In [None]:
import pandas as pd
import numpy as np

from matplotlib import pyplot as plt

### Plotnine's ggplot

`ggplot` is a library mostly used for plotting in R, but `plotnine` provides a very nice port to Python. It is built on top of Matplotlib and provides pretty default styles and color palettes to make statistical plots more attractive.
 
We will go through some different types of plots, and show you how to customise those to your heart's content!

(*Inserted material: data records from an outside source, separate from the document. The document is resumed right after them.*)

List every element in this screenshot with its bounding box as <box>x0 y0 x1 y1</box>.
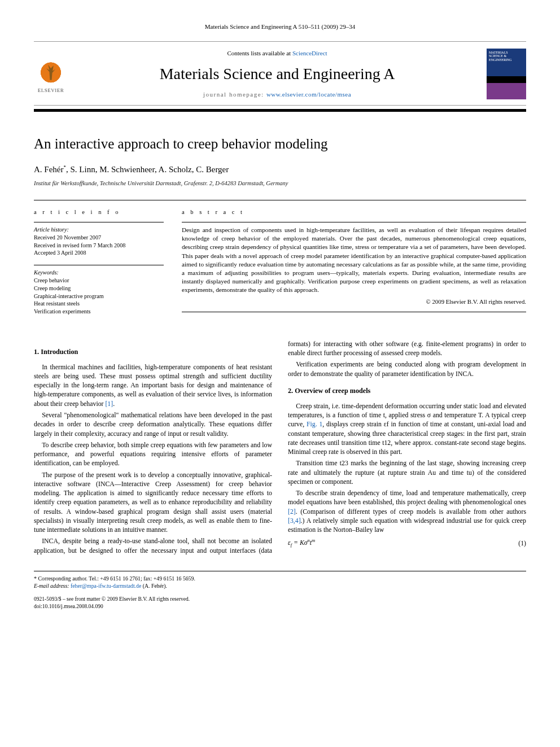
abstract-text: Design and inspection of components used… <box>182 222 526 294</box>
abstract-heading: a b s t r a c t <box>182 208 526 216</box>
masthead: ELSEVIER Contents lists available at Sci… <box>34 41 526 106</box>
email-tail: (A. Fehér). <box>141 583 167 589</box>
publisher-name: ELSEVIER <box>38 87 64 94</box>
p-text: To describe strain dependency of time, l… <box>288 489 526 506</box>
elsevier-tree-icon <box>37 58 64 85</box>
publisher-logo: ELSEVIER <box>34 54 68 94</box>
article-history-block: Article history: Received 20 November 20… <box>34 222 164 257</box>
equation-expression: εf = Kσntm <box>288 538 315 549</box>
issn-line: 0921-5093/$ – see front matter © 2009 El… <box>34 596 526 603</box>
authors: A. Fehér*, S. Linn, M. Schwienheer, A. S… <box>34 164 526 175</box>
keyword: Graphical-interactive program <box>34 292 164 300</box>
abstract-column: a b s t r a c t Design and inspection of… <box>182 208 526 324</box>
info-abstract-row: a r t i c l e i n f o Article history: R… <box>34 200 526 324</box>
body-paragraph: Transition time t23 marks the beginning … <box>288 458 526 486</box>
cover-label-1: MATERIALS <box>489 51 524 55</box>
ref-link-2[interactable]: [2] <box>288 508 296 516</box>
article-info-heading: a r t i c l e i n f o <box>34 208 164 216</box>
running-head: Materials Science and Engineering A 510–… <box>34 23 526 31</box>
body-paragraph: In thermical machines and facilities, hi… <box>34 362 272 408</box>
p-text: .) A relatively simple such equation wit… <box>288 517 526 534</box>
keyword: Heat resistant steels <box>34 300 164 308</box>
section-2-heading: 2. Overview of creep models <box>288 386 526 396</box>
abstract-copyright: © 2009 Elsevier B.V. All rights reserved… <box>182 298 526 312</box>
bottom-meta: 0921-5093/$ – see front matter © 2009 El… <box>34 596 526 610</box>
journal-name: Materials Science and Engineering A <box>73 63 481 85</box>
cover-label-2: SCIENCE & <box>489 54 524 58</box>
doi-line: doi:10.1016/j.msea.2008.04.090 <box>34 603 526 610</box>
keyword: Creep behavior <box>34 277 164 285</box>
homepage-link[interactable]: www.elsevier.com/locate/msea <box>266 91 351 98</box>
equation-1: εf = Kσntm (1) <box>288 538 526 549</box>
body-paragraph: Verification experiments are being condu… <box>288 360 526 378</box>
thick-rule <box>34 109 526 112</box>
footnote-block: * Corresponding author. Tel.: +49 6151 1… <box>34 571 526 590</box>
body-paragraph: To describe strain dependency of time, l… <box>288 488 526 534</box>
ref-link-1[interactable]: [1] <box>105 400 113 408</box>
body-paragraph: To describe creep behavior, both simple … <box>34 440 272 468</box>
keyword: Verification experiments <box>34 308 164 316</box>
p-text: . (Comparison of different types of cree… <box>296 508 526 516</box>
corr-email-link[interactable]: feher@mpa-ifw.tu-darmstadt.de <box>71 583 141 589</box>
section-1-heading: 1. Introduction <box>34 347 272 357</box>
ref-link-34[interactable]: [3,4] <box>288 517 301 525</box>
history-revised: Received in revised form 7 March 2008 <box>34 242 164 250</box>
corr-author-line: Corresponding author. Tel.: +49 6151 16 … <box>38 575 195 582</box>
cover-label-3: ENGINEERING <box>489 58 524 62</box>
article-title: An interactive approach to creep behavio… <box>34 134 526 154</box>
keywords-label: Keywords: <box>34 269 164 277</box>
p-text: , displays creep strain εf in function o… <box>288 420 526 456</box>
affiliation: Institut für Werkstoffkunde, Technische … <box>34 180 526 187</box>
history-accepted: Accepted 3 April 2008 <box>34 249 164 257</box>
keyword: Creep modeling <box>34 285 164 292</box>
corr-star-icon: * <box>34 575 37 582</box>
contents-prefix: Contents lists available at <box>227 50 292 56</box>
body-paragraph: Several "phenomenological" mathematical … <box>34 410 272 438</box>
body-paragraph: The purpose of the present work is to de… <box>34 470 272 535</box>
homepage-line: journal homepage: www.elsevier.com/locat… <box>73 90 481 99</box>
history-received: Received 20 November 2007 <box>34 234 164 242</box>
journal-cover-thumb: MATERIALS SCIENCE & ENGINEERING <box>487 49 526 99</box>
history-label: Article history: <box>34 226 164 234</box>
body-paragraph: Creep strain, i.e. time-dependent deform… <box>288 401 526 457</box>
body-columns: 1. Introduction In thermical machines an… <box>34 339 526 555</box>
p-text: . <box>113 400 115 408</box>
homepage-prefix: journal homepage: <box>203 91 266 98</box>
keywords-block: Keywords: Creep behavior Creep modeling … <box>34 265 164 316</box>
p-text: In thermical machines and facilities, hi… <box>34 363 272 408</box>
email-label: E-mail address: <box>34 583 69 589</box>
fig-link-1[interactable]: Fig. 1 <box>307 420 322 428</box>
article-info-column: a r t i c l e i n f o Article history: R… <box>34 208 164 324</box>
equation-number: (1) <box>518 539 526 548</box>
contents-line: Contents lists available at ScienceDirec… <box>73 49 481 58</box>
sciencedirect-link[interactable]: ScienceDirect <box>292 50 327 56</box>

##### 0. Importing plotnine


In [None]:
import plotnine as gg
from plotnine import ggplot

Alright, now we only need some data:

In [None]:
participants = pd.read_csv('participants.csv')
trials = pd.read_csv('trials.csv')

merged = trials.merge(participants, on='id')
merged

<font color='green'>**Exercise 0:**</font> can you filter out the incorrect trials? Later on, you can add them back in to see whether you can make some interesting plots with them.

In [None]:
### your code here

##### 1. Different geoms in ggplot

In `ggplot`, different types of visual elements are called `geoms` -- and they are the building blocks of our plots! Let's explore a few of them.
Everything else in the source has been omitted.